After praying about it for some months, Nehemiah took an opportunity that arose to ask the king’s permission to go to Jerusalem and begin the work of rebuilding. The rest of chapters 2-6 describe the process of rebuilding, and the opposition that Nehemiah faced from the ‘unholy Trinity’ of Tobiah, Sanballat and Geshem. Despite this, and despite efforts even from some of their own people to undermine the work, the wall was finished in fifty-two days. This was much to the dismay of their enemies, who ‘perceived that this work had been accomplished with the help of our God’.

If chapters 1-6 describe the physical rebuilding of the city, chapters 7-13 describe the spiritual rebuilding of the people. We see in these chapters how the greatest threat to the prosperity of God’s people comes not from their enemies, but from their own sin. Chapters 8-11 describe a time of Reformation and Revival where the people ask Ezra to read from the Book of the Law of Moses. As God’s word is read and explained the people weep at how far short they’ve fallen, joyfully make changes to their lives based on what they’ve heard, confess their sins and make a solemn covenant with God. Some of the people also willing chose to go and live in Jerusalem – putting the interests of God’s people above their own, even when it comes to where to set up home.

The book ends disappointingly, however. 12 years after the period of rebuilding and their covenant with God, Nehemiah returns to Jerusalem after some time away to find the people systematically breaking their covenant commitments. Although Nehemiah shows courageous leadership in the face of compromise and calls the people back to being who they say they are, you get the sense that his final reforms won’t be any more successful than others in bringing about permanent in change. In that way, the end of the book of Nehemiah points us forward to Jesus Christ, a leader who has the power to bring true and permanent change – not just to our outward behaviour, but to our hearts.  

What does God teach us in the book?
- Like every part of the Bible, the book of Nehemiah ultimately points us to Jesus Christ.
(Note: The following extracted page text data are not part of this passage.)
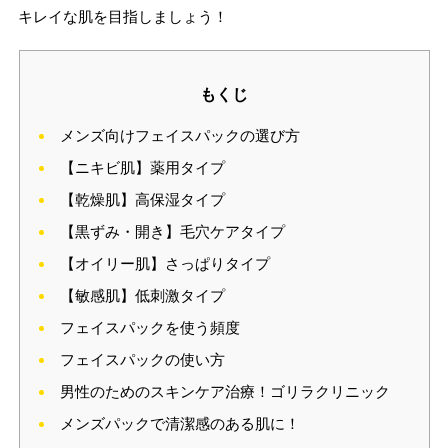
キレイな肌を目指しましょう！
もくじ
メンズ向けフェイスパックの選び方
【ニキビ肌】薬用タイプ
【乾燥肌】高保湿タイプ
【黒ずみ・開き】毛穴ケアタイプ
【オイリー肌】さっぱりタイプ
【敏感肌】低刺激タイプ
フェイスパックを使う頻度
フェイスパックの使い方
男性のためのスキンケア治療！ゴリラクリニック
メンズパックで清潔感のある肌に！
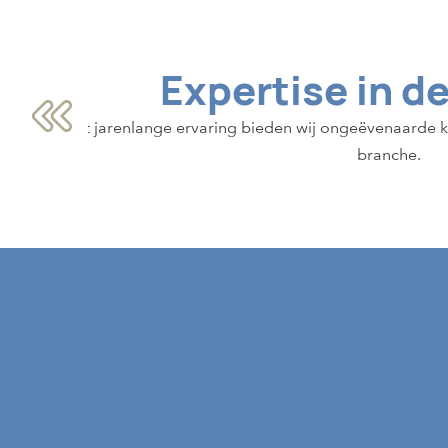
Expertise in d
Met jarenlange ervaring bieden wij ongeëvenaarde ke
branche.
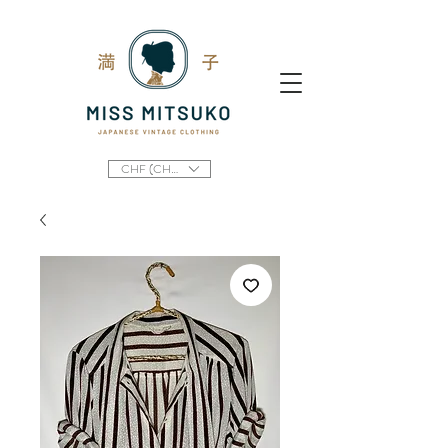
CHF (CHF)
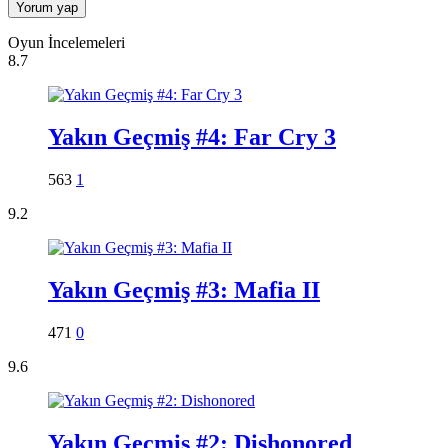
Oyun İncelemeleri
8.7
Yakın Geçmiş #4: Far Cry 3
563
1
9.2
Yakın Geçmiş #3: Mafia II
471
0
9.6
Yakın Geçmiş #2: Dishonored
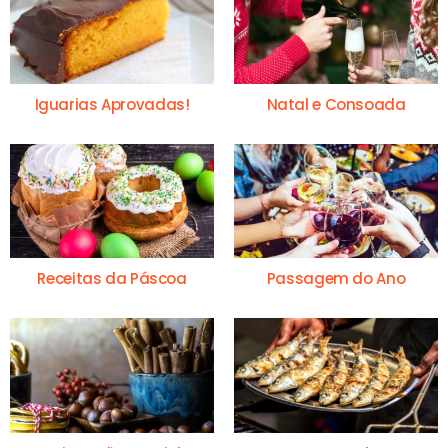
Iguarias Aprovadas!
Natal e Consoada
Receitas da Páscoa
Passagem do Ano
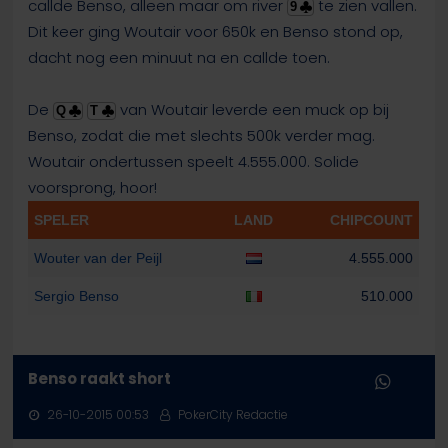
callde Benso, alleen maar om river
te zien vallen.
9
Dit keer ging Woutair voor 650k en Benso stond op,
dacht nog een minuut na en callde toen.
De
van Woutair leverde een muck op bij
Q
T
Benso, zodat die met slechts 500k verder mag.
Woutair ondertussen speelt 4.555.000. Solide
voorsprong, hoor!
SPELER
LAND
CHIPCOUNT
Wouter van der Peijl
4.555.000
Sergio Benso
510.000
Benso raakt short
26-10-2015 00:53
PokerCity Redactie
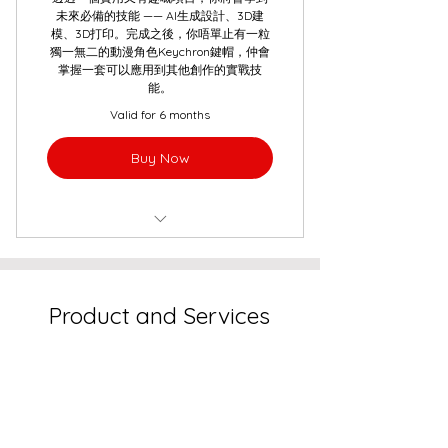
未來必備的技能 —— AI生成設計、3D建
模、3D打印。完成之後，你唔單止有一粒
獨一無二的動漫角色Keychron鍵帽，仲會
掌握一套可以應用到其他創作的實戰技
能。
Valid for 6 months
Buy Now
Keychron鍵帽工作坊
Product and Services
STEM Education
3D & AI Creative
Workshops
3D Design and Printing
Online Shop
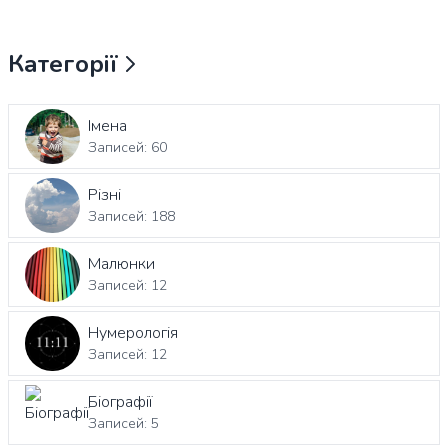
Категорії
Імена
Записей: 60
Різні
Записей: 188
Малюнки
Записей: 12
Нумерологія
Записей: 12
Біографії
Записей: 5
As Nehemiah left a glittering career to return to Jerusalem and wept over the state of the city, he points us forward to one who would give up far more (Phil 2:6-8), weep over the same city (Luke 19:41), but go further than Nehemiah and not just risk his life but actually give up his life for his people.

- The book of Nehemiah also shows that there’s nothing greater we could devote our lives to than seeing the church of Jesus Christ built up. Yes, it will involve sacrifice and opposition, and there will be many things that could discourage us. But doing so will result in much joy (8:10, 12:43) as we follow in the footsteps of the one who ‘loved the church and gave himself up for her’ (Eph 5:25).

- Nehemiah also repeatedly highlights areas where we’ll be tempted to become like the world around us: Intermarrying with them (10:30; 13:23-29), buying from them on the Sabbath (10:31; 13:15-22), and failing to give to God’s work (10:32-29; 13:10-14). The terrible consequences that a believer marrying an unbeliever will tend to have on any children resulting from the marriage is particularly highlighted (13:24).

- In the characters of Nehemiah and Ezra we also see the state (represented by Nehemiah) working for the good of the church (represented by Ezra). There is no concept that the state should attempt to be neutral when it comes to God’s law.

- In chapter 10 we see a time of Reformation and Revival culminating in the people covenanting themselves to God. In our own day we should expect to see Reformation and Revival leading to a recommitment to the covenant these islands have already made to God (The Solemn League & Covenant of 1643).

- The book ends as it begins by pointing us to Jesus Christ. When Nehemiah returns to Jerusalem, he finds that the people have fallen away from their covenant commitments in his absence. This points us forward to the return of one greater than Nehemiah, and the question: ‘When the Son of Man comes, will he find faith on earth?’ (Luke 18:8)

- This disappointing end to the book – even though the people are back in the Promised Land, with the temple and walls rebuilt, worship restored and their enemies subdued – shows us that we need Jesus, not just outward Reformation.